Hinds, Dunbar and Choi reportedly stretched negotiations, with Choi’s deal not secured until after filming on Season 5 began, according to Deadline reporting.
Bassett also serves as an executive producer of the show and its spinoff, “9-1-1: Lone Star.” She was also involved in development of the series with fellow EP Ryan Murphy but does not appear as a regular on “Lone Star.”
Krause also gets EP billing on “9-1-1” but not “Lone Star.”
Network television stars on hit shows could once command upwards of $1 million or more per episode — with the cast of “Friends” notably reaching the milestone as part of group negotiations where they would all be paid the same.
Other big paychecks include Jerry Seinfeld and the cast of “The Big Bang Theory.” Series stars and regulars typically also get residuals each time an episode re-airs either on network TV or in syndication, which are often covered by union deals or larger, more extensive contracts.
Some cast members of shows, including “TBBT,” also negotiated ancillary rights that have amounted to tens of millions more in compensation.

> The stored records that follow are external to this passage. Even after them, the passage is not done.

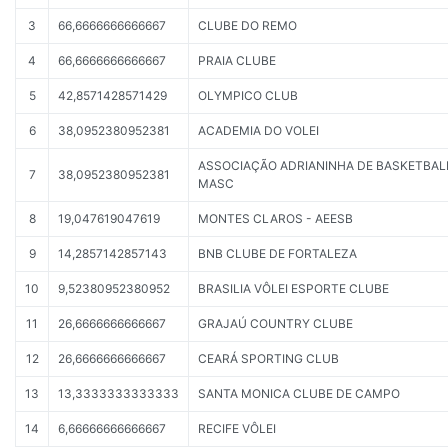
3
66,6666666666667
CLUBE DO REMO
4
66,6666666666667
PRAIA CLUBE
5
42,8571428571429
OLYMPICO CLUB
6
38,0952380952381
ACADEMIA DO VOLEI
ASSOCIAÇÃO ADRIANINHA DE BASKETBAL
7
38,0952380952381
MASC
8
19,047619047619
MONTES CLAROS - AEESB
9
14,2857142857143
BNB CLUBE DE FORTALEZA
10
9,52380952380952
BRASILIA VÔLEI ESPORTE CLUBE
11
26,6666666666667
GRAJAÚ COUNTRY CLUBE
12
26,6666666666667
CEARÁ SPORTING CLUB
13
13,3333333333333
SANTA MONICA CLUBE DE CAMPO
14
6,66666666666667
RECIFE VÔLEI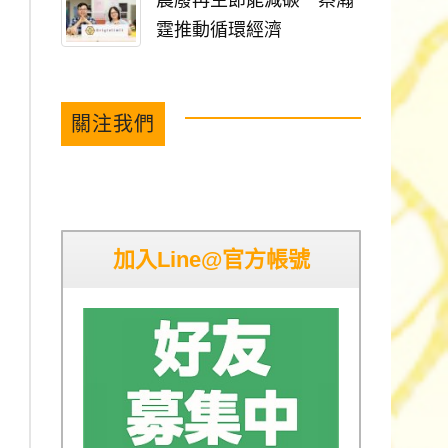
農廢再生節能減碳 蔡瀚
霆推動循環經濟
關注我們
加入Line@官方帳號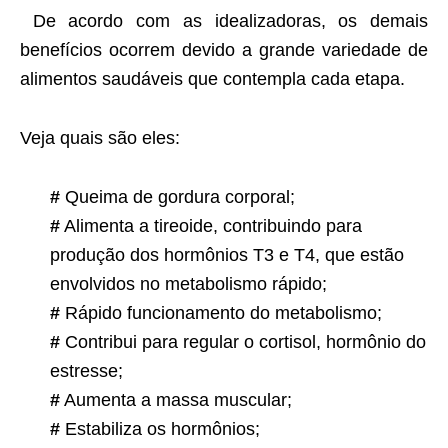
De acordo com as idealizadoras, os demais
benefícios ocorrem devido a grande variedade de
alimentos saudáveis que contempla cada etapa.
Veja quais são eles:
#
Queima de gordura corporal;
#
Alimenta a tireoide, contribuindo para
produção dos hormônios T3 e T4, que estão
envolvidos no metabolismo rápido;
#
Rápido funcionamento do metabolismo;
#
Contribui para regular o cortisol, hormônio do
estresse;
#
Aumenta a massa muscular;
#
Estabiliza os hormônios;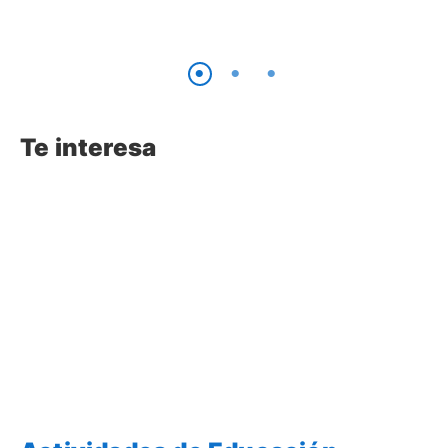
Te interesa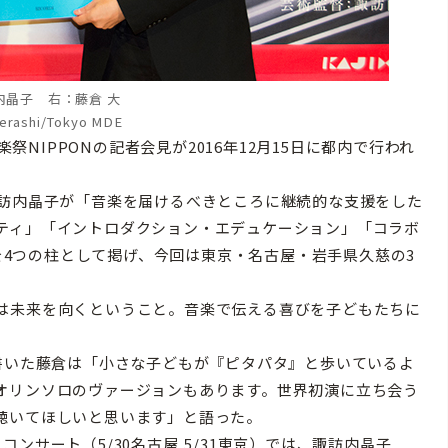
内晶子 右：藤倉 大
erashi/Tokyo MDE
祭NIPPONの記者会見が2016年12月15日に都内で行われ
訪内晶子が「音楽を届けるべきところに継続的な支援をした
ティ」「イントロダクション・エデュケーション」「コラボ
」を4つの柱として掲げ、今回は東京・名古屋・岩手県久慈の3
は未来を向くということ。音楽で伝える喜びを子どもたちに
r』を書いた藤倉は「小さな子どもが『ピタパタ』と歩いているよ
オリンソロのヴァージョンもあります。世界初演に立ち会う
聴いてほしいと思います」と語った。
サート（5/30名古屋,5/31東京）では、諏訪内晶子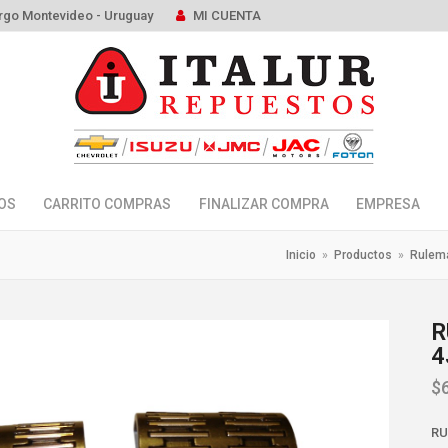
rgo Montevideo - Uruguay
MI CUENTA
OS
CARRITO COMPRAS
FINALIZAR COMPRA
EMPRESA
Inicio
»
Productos
»
Rulem
R
4
$
RU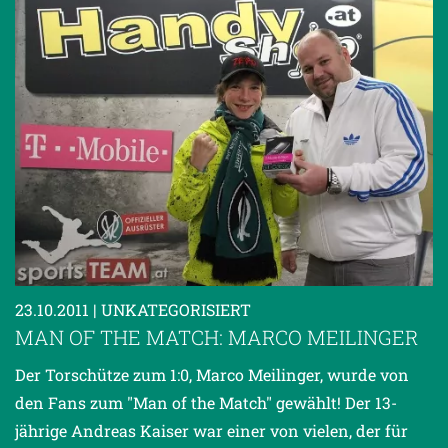
23.10.2011
| UNKATEGORISIERT
MAN OF THE MATCH: MARCO MEILINGER
Der Torschütze zum 1:0, Marco Meilinger, wurde von
den Fans zum "Man of the Match" gewählt! Der 13-
jährige Andreas Kaiser war einer von vielen, der für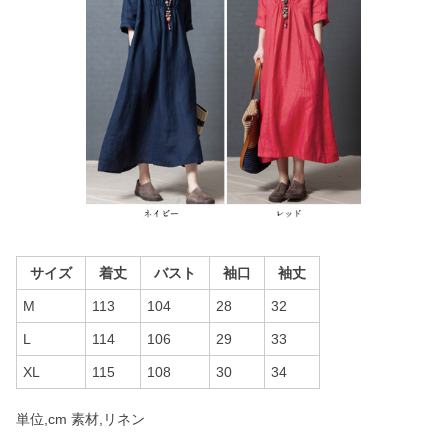
サイズ
着丈
バスト
袖口
袖丈
M
113
104
28
32
L
114
106
29
33
XL
115
108
30
34
単位,cm 素材,リネン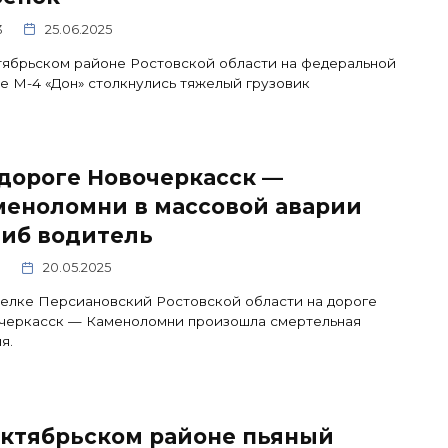
3
25.06.2025
ябрьском районе Ростовской области на федеральной
е М-4 «Дон» столкнулись тяжелый грузовик
дороге Новочеркасск —
меноломни в массовой аварии
гиб водитель
0
20.05.2025
елке Персиановский Ростовской области на дороге
черкасск — Каменоломни произошла смертельная
я.
Октябрьском районе пьяный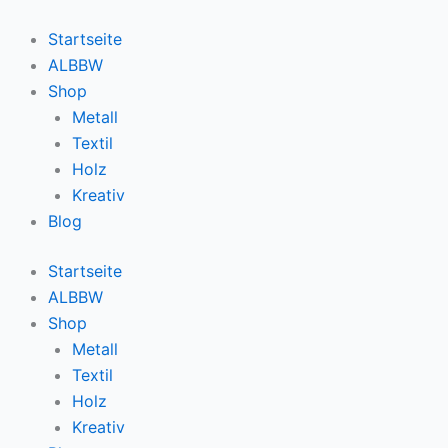
Zum
Inhalt
Startseite
springen
ALBBW
Shop
Metall
Textil
Holz
Kreativ
Blog
Startseite
ALBBW
Shop
Metall
Textil
Holz
Kreativ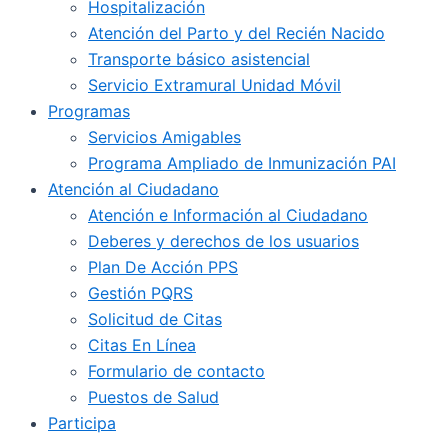
Hospitalización
Atención del Parto y del Recién Nacido
Transporte básico asistencial
Servicio Extramural Unidad Móvil
Programas
Servicios Amigables
Programa Ampliado de Inmunización PAI
Atención al Ciudadano
Atención e Información al Ciudadano
Deberes y derechos de los usuarios
Plan De Acción PPS
Gestión PQRS
Solicitud de Citas
Citas En Línea
Formulario de contacto
Puestos de Salud
Participa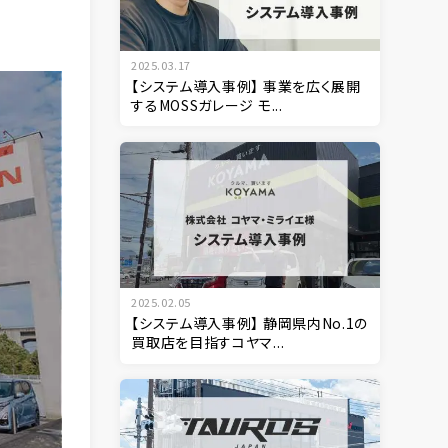
2025.03.17
【システム導入事例】 事業を広く展開
するMOSSガレージ モ...
2025.02.05
【システム導入事例】 静岡県内No.1の
買取店を目指すコヤマ...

However, many of those multimillion dollar paychecks have become harder to come by in recent years as drastic shifts in the industry have forced networks to economize, at least comparatively speaking, on pay, as advertising revenue becomes less lucrative in the era of DVRs, cord cutting and streaming.
For example, Tim Allen once reportedly commanded around $2 million per episode for “Home Improvement,” which went off the air in 1999. On his recently canceled Fox sitcom “Last Man Standing” his paycheck was around $225,000. That disparity is even more when you consider what an estimated $2 million per episode would be with inflation.
Other stars and networks have been experimenting with taking lower upfront salaries in exchange for more “backend” style deals where they get a share of profits or revenue, particularly for shows made for streaming platforms.